From Fred Rodell's 1939 polemic, Woe Unto You, Lawyers:
I don't mean to pick on The Law. It's important that laws change somewhat slowly, as an overcompensatory mechanism to counter the madness of popular opinion."The Law is the killy-loo bird of the sciences. The killy-loo, of course, was the bird that insisted on flying backward because it didn’t care where it was going but was mightily interested in where it had been. And certainly The Law, when it moves at all, does so by flapping clumsily and uncertainly along, with its eye unswervingly glued on what lies behind."
At the same time, however, isn't it strange? The Law itself eventually does end up conforming to changes in popular opinion, though this transition takes much longer than we would like.

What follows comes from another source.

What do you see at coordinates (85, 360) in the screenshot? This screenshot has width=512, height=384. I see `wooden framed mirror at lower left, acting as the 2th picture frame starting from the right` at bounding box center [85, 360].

A national consensus often must exist in order for sweeping rulings to occur. There must be "precedent" - ample record of municipal and state courts deciding to rule in a certain direction. Seems like a chicken v. egg situation.
Black folk in America didn't have their rights as US citizens fully protected until the 1960s (though arguably these rights are still not being protected). The LGBTQ community only recently secured their right to marry the love of their life.
I'm sorry, but how can we congratulate our legal system for doing what should have happened long ago? If our society is founded upon the ideal that "all men are created equal," then doesn't it follow that discriminatory rulings shouldn't take centuries to overturn?
Application to "Big Data"
In a broader sense, the Law is very similar to the business world, in which unimaginative decision-makers cower behind data. Most data, just like the Law, is a lagging indicator. What does that mean? That the data points you're looking at to steer your ship describe the past. If you make decisions based on these lagging indicators, you are making the horrible assumption that the future will look, and should look, like the past. (To be fair, in many cases, this is true).
Some data, just like some legal principles and decisions, are leading indicators. They point to what ought to be and what will be. But to discover these leading indicators requires a very deep understanding of (in law) the meaning of unalienable and (in business) the meaning of innovation.